How well do flakes show under KBC?


----------



## AuggieStyle (Sep 24, 2006)

i use the ks12 and kbc over it and just clear you can candy over it but you get what you want from kbc it is just that base coat easy to blend in the event of an acident
i am painting my dd srx pavo purple kbc i will post pics


----------



## 63RIVI (Feb 27, 2005)

Just painted a Big Body using KBCs. Used Cinder Red under Burple....covered nice. Does give it a nice Kandy look. Like Auggie Style said...easy to blend.
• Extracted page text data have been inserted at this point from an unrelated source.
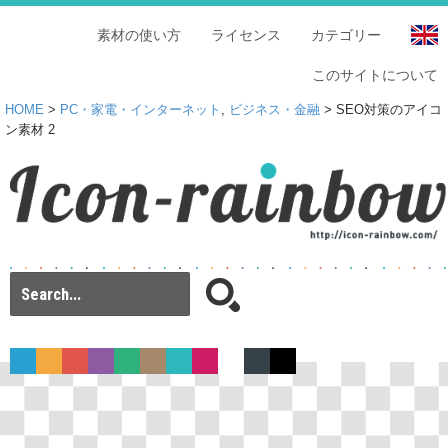
素材の使い方
ライセンス
カテゴリー
このサイトについて
HOME
>
PC・家電・インターネット
,
ビジネス・金融
> SEO対策のアイコ
ン素材 2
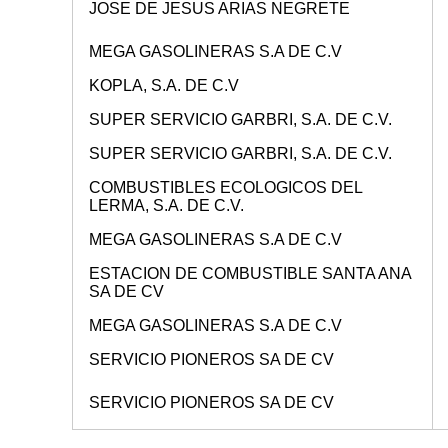
JOSE DE JESUS ARIAS NEGRETE
MEGA GASOLINERAS S.A DE C.V
KOPLA, S.A. DE C.V
SUPER SERVICIO GARBRI, S.A. DE C.V.
SUPER SERVICIO GARBRI, S.A. DE C.V.
COMBUSTIBLES ECOLOGICOS DEL
LERMA, S.A. DE C.V.
MEGA GASOLINERAS S.A DE C.V
ESTACION DE COMBUSTIBLE SANTA ANA
SA DE CV
MEGA GASOLINERAS S.A DE C.V
SERVICIO PIONEROS SA DE CV
SERVICIO PIONEROS SA DE CV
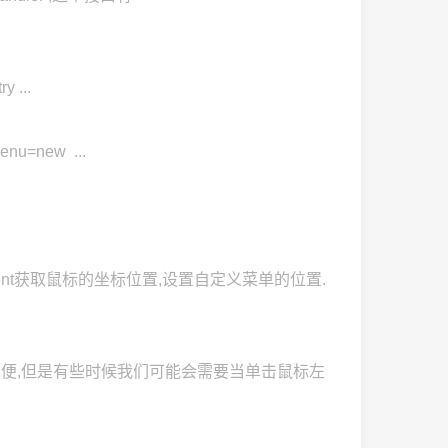
y ...
nu=new ...
再使用event获取鼠标的坐标位置,设置自定义菜单的位置.
是很方便,但是有些时候我们可能会需要当单击鼠标左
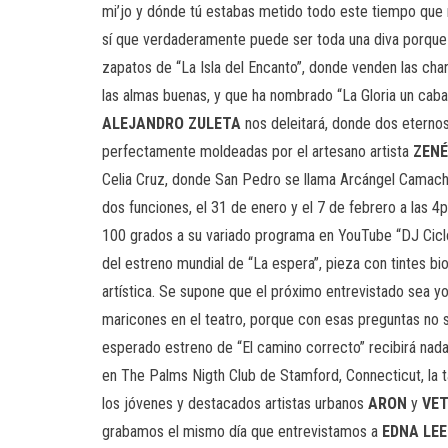
mi’jo y dónde tú estabas metido todo este tiempo que no
sí que verdaderamente puede ser toda una diva porque 
zapatos de “La Isla del Encanto”, donde venden las cha
las almas buenas, y que ha nombrado “La Gloria un caba
ALEJANDRO ZULETA
nos deleitará, donde dos eternos
perfectamente moldeadas por el artesano artista
ZENÉ
Celia Cruz, donde San Pedro se llama Arcángel Camach
dos funciones, el 31 de enero y el 7 de febrero a las 
100 grados a su variado programa en YouTube “DJ Ciclón
del estreno mundial de “La espera”, pieza con tintes bi
artística. Se supone que el próximo entrevistado sea y
maricones en el teatro, porque con esas preguntas no s
esperado estreno de “El camino correcto” recibirá nad
en The Palms Nigth Club de Stamford, Connecticut, la t
los jóvenes y destacados artistas urbanos
ARON
y
VE
grabamos el mismo día que entrevistamos a
EDNA LEE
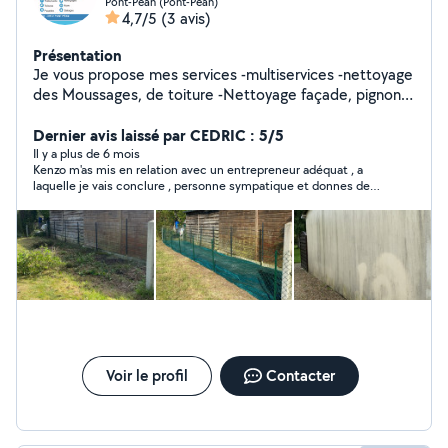
Pont-Péan (Pont-Péan)
4,7/5
(3 avis)
Présentation
Je vous propose mes services -multiservices -nettoyage
des Moussages, de toiture -Nettoyage façade, pignon,
dallage panneau solaire, salon de jardin -peinture
intérieure extérieure -Pose de clôture Grillage -Petits
Dernier avis laissé par CEDRIC : 5/5
travaux de bricolage
Il y a plus de 6 mois
Kenzo m'as mis en relation avec un entrepreneur adéquat , a
laquelle je vais conclure , personne sympatique et donnes de
trés bon conseils
Voir le profil
Contacter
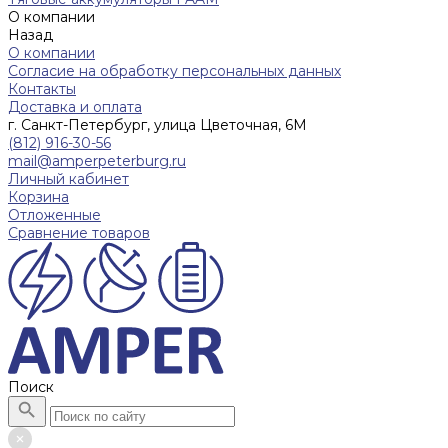
О компании
Назад
О компании
Согласие на обработку персональных данных
Контакты
Доставка и оплата
г. Санкт-Петербург, улица Цветочная, 6М
(812) 916-30-56
mail@amperpeterburg.ru
Личный кабинет
Корзина
Отложенные
Сравнение товаров
Поиск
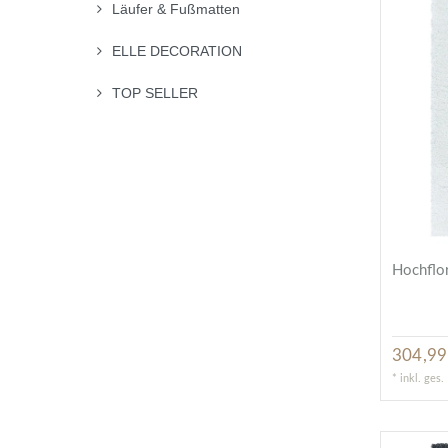
Läufer & Fußmatten
ELLE DECORATION
TOP SELLER
Hochflor
304,99
*
inkl. ges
Mixed at 2 to 1 with no hardner.


----------



## Vayzfinest (Mar 20, 2004)

> _Originally posted by hot$tuff5964_@Feb 10 2010, 09:20 PM~16577348
> *How well do flakes show under KBC?
> *


x2


----------



## show-bound (Apr 5, 2004)

> _Originally posted by hot$tuff5964_@Feb 10 2010, 10:20 PM~16577348
> *How well do flakes show under KBC?
> *


kbc is pearl...

be like throwing pearl over it.. get flake, pearl would cover alot up to...

kbc is translucent compare to uk being transparent


----------



## Vayzfinest (Mar 20, 2004)

Good info, Any more??


----------



## 61 Impala on 3 (Sep 30, 2003)

KBC Oriental Blue over a Stratus Blue base with flake under the KBC. 










The flake would only really show up in the sun or heavy florescent lights.


----------



## kaddyman (Aug 4, 2007)

does anyone know if the base fades as quick as the kandy does???


----------



## 61 Impala on 3 (Sep 30, 2003)

> _Originally posted by kaddyman_@Feb 13 2010, 01:28 PM~16601999
> *does anyone know if the base fades as quick as the kandy does???
> *


Nope it doesn't do it as bad.


----------



## hotstuff5964 (Dec 9, 2004)

I heard on another forum that it might actually fade worse. It's basically regular kandy, but with pearl added into it. Maybe they don't put the extra UV stuff they put in the UK kandy :dunno: 

On a side note, I did a test panel with flake IN the KBC, and it actually showed VERY well. I shot 2 coats of the apple red KBC, then on the 3rd coat I put in some silver flake. It doesn't look as good as regular kandy, but still pretty damn good. I also tried the apple red KBC with red flake ON TOP of the KBC, and that looked better. 

FYI...


----------



## Vayzfinest (Mar 20, 2004)

> _Originally posted by hot$tuff5964_@Feb 15 2010, 07:33 PM~16621427
> *I heard on another forum that it might actually fade worse. It's basically regular kandy, but with pearl added into it. Maybe they don't put the extra UV stuff they put in the UK kandy :dunno:
> 
> On a side note, I did a test panel with flake IN the KBC, and it actually showed VERY well. I shot 2 coats of the apple red KBC, then on the 3rd coat I put in some silver flake. It doesn't look as good as regular kandy, but still pretty damn good. I also tried the apple red KBC with red flake ON TOP of the KBC, and that looked better.
> ...



Pics!?


----------